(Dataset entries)
[Start of Attachment]
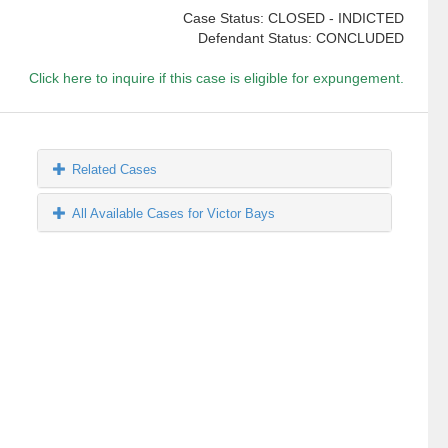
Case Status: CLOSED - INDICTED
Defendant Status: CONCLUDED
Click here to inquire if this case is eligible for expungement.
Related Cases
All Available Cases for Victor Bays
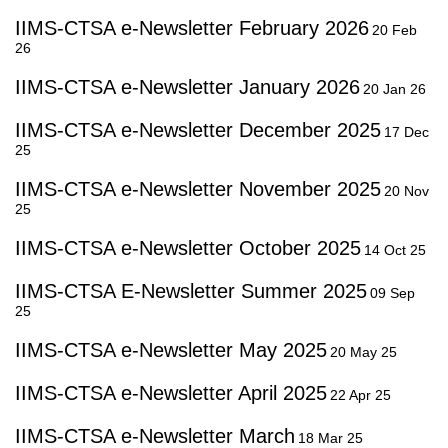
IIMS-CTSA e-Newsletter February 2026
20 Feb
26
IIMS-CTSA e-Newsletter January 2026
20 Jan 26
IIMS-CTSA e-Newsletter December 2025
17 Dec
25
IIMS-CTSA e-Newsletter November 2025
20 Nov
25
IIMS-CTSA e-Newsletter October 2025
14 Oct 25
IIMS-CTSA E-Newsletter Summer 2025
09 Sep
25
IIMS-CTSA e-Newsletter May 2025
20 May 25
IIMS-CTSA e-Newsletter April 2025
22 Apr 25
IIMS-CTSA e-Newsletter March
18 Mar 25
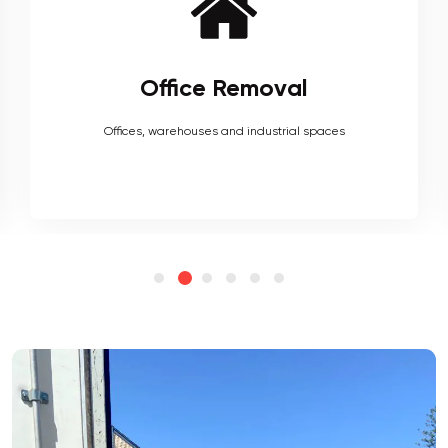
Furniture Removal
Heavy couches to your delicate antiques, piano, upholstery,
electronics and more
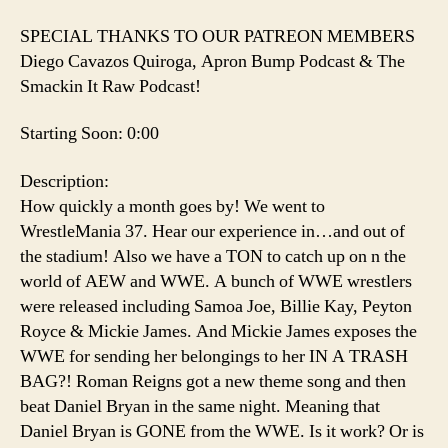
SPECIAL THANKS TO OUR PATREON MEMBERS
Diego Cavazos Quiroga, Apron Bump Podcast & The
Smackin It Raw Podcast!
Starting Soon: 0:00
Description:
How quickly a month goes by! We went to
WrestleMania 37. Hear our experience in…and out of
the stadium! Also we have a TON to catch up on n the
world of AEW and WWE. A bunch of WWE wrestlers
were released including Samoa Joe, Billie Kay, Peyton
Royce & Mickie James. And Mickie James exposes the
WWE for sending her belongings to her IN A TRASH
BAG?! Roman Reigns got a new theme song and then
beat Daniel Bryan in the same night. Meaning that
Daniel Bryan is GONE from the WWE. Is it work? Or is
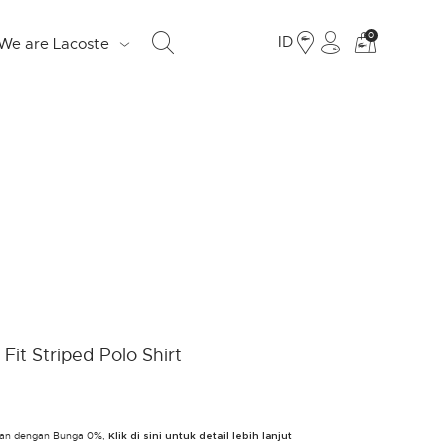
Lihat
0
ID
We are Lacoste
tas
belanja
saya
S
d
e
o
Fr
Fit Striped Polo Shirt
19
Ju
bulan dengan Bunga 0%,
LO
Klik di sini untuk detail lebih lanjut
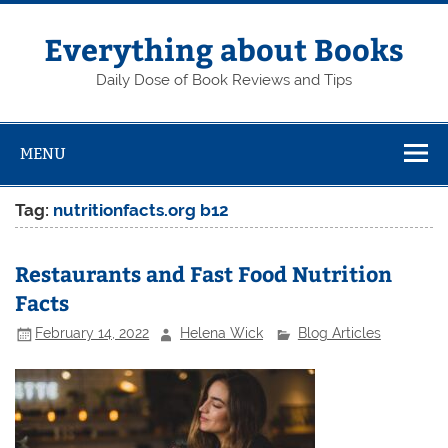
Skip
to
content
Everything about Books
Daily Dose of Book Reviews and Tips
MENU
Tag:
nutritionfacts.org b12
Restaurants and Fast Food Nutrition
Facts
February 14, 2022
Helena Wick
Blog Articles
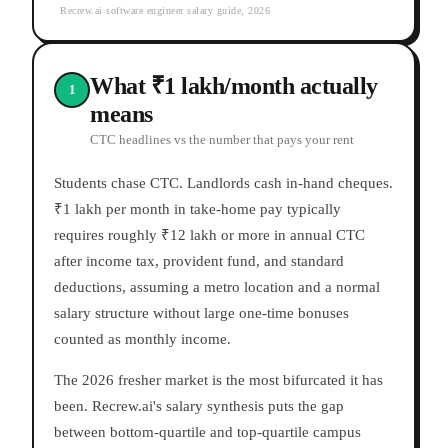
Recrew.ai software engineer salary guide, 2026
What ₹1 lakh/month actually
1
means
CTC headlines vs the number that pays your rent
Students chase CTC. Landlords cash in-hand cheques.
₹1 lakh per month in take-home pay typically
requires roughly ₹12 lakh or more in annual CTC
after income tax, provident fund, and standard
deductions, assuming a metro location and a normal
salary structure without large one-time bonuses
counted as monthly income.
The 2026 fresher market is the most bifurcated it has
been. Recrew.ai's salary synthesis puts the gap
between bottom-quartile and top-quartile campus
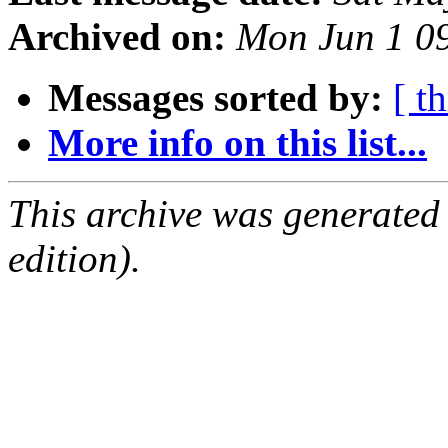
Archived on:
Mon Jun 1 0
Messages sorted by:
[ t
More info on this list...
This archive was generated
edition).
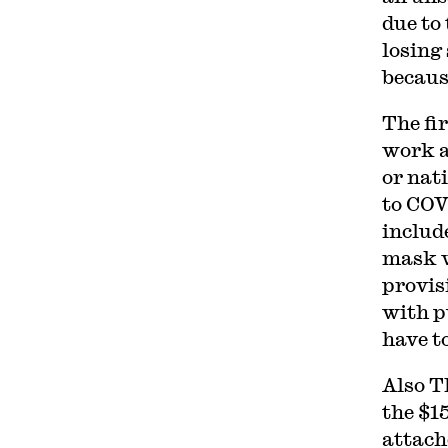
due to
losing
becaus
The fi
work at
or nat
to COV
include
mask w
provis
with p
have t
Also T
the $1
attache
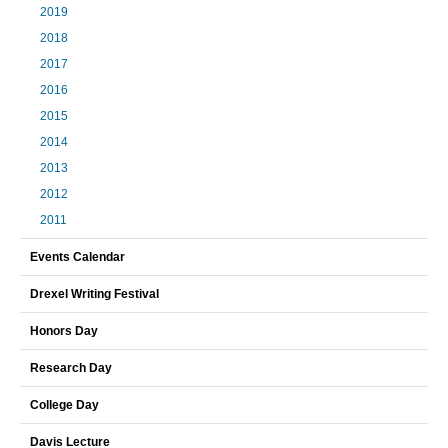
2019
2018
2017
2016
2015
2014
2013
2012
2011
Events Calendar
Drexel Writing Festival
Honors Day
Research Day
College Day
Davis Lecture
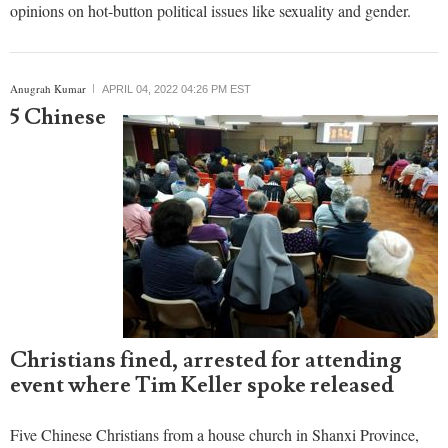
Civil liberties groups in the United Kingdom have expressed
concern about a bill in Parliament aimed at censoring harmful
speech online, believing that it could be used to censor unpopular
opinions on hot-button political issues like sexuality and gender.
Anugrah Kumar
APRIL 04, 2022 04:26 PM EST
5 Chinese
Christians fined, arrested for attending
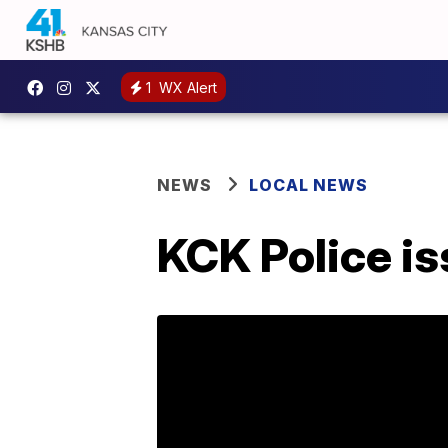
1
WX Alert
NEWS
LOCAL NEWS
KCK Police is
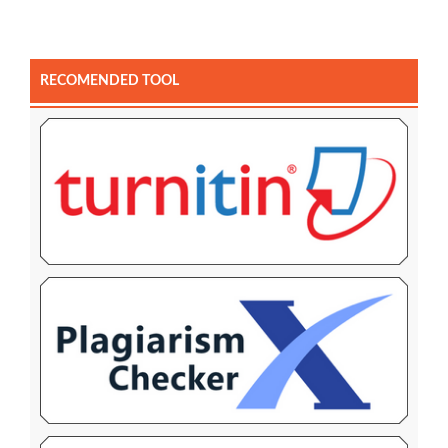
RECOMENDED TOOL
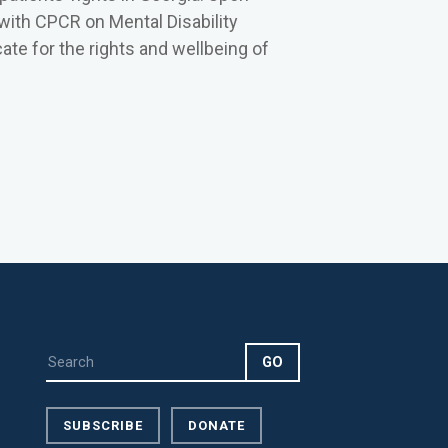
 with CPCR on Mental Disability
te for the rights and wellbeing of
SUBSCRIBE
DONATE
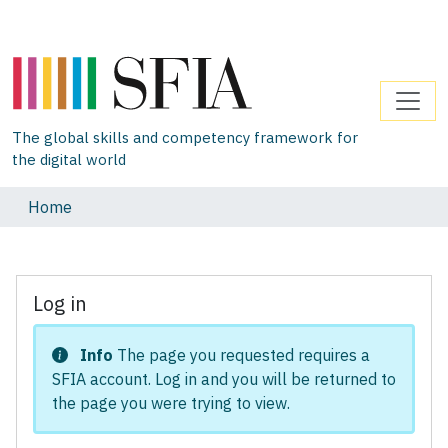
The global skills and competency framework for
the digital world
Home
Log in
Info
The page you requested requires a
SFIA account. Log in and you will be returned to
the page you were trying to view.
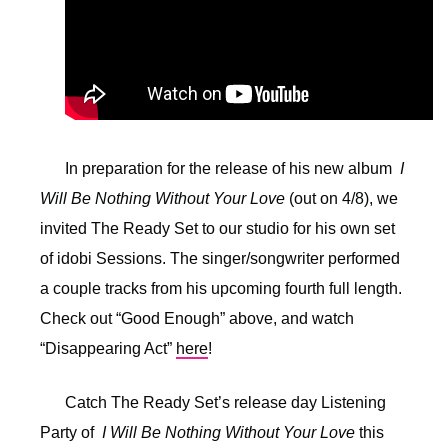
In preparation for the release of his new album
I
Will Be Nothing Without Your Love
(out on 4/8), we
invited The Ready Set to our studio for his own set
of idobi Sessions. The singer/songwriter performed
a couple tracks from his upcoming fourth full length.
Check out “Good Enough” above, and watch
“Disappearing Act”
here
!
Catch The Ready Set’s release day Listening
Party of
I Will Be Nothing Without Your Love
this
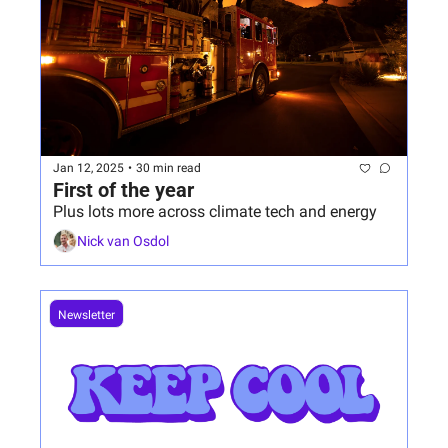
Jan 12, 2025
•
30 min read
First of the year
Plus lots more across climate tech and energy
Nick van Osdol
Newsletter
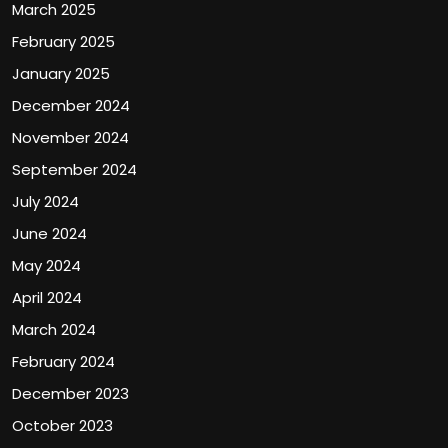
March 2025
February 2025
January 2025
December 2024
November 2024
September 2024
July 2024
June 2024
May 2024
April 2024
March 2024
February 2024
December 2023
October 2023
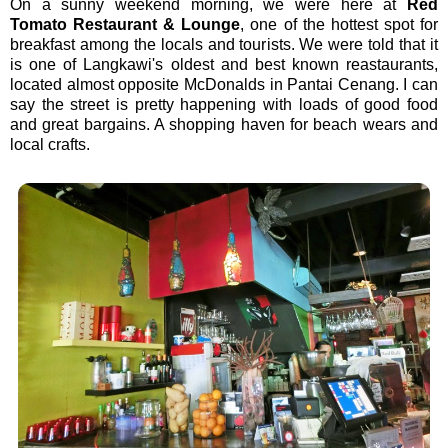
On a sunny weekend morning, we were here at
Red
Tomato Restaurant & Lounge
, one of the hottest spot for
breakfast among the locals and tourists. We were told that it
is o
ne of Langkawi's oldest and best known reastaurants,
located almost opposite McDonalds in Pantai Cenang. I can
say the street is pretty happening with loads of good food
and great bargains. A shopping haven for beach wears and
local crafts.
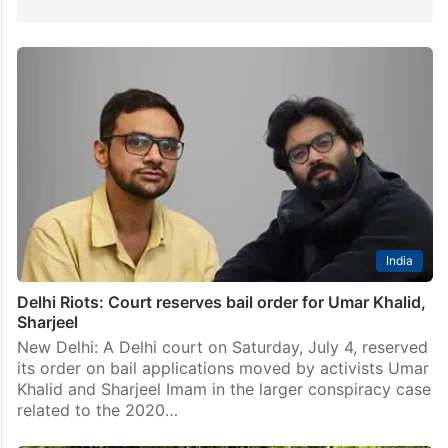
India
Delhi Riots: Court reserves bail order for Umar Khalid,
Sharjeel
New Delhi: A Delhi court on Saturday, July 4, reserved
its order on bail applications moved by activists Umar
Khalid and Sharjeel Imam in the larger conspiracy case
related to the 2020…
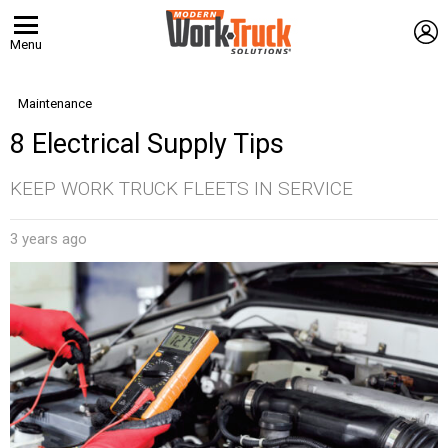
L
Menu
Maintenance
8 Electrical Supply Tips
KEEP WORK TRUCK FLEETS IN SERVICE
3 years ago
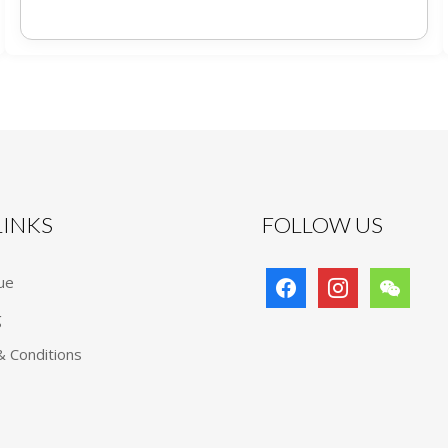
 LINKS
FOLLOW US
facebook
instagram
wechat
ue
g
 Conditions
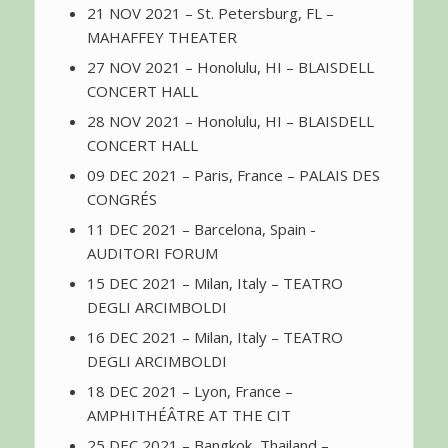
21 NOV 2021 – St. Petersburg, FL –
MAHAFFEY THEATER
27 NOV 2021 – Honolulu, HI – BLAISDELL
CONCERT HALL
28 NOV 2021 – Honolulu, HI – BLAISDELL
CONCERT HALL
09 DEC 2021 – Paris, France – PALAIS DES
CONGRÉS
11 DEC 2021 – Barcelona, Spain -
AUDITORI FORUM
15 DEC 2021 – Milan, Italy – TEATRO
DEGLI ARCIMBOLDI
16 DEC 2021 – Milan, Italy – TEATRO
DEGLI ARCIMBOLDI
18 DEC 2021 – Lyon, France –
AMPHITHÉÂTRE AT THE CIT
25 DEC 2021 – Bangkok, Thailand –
[End of Attachment]
*What is needed*
Wherever a line of the entries holds the string "page", copy that line.

*Reply to the exercise*
The page you requested requires a
the page you were trying to view.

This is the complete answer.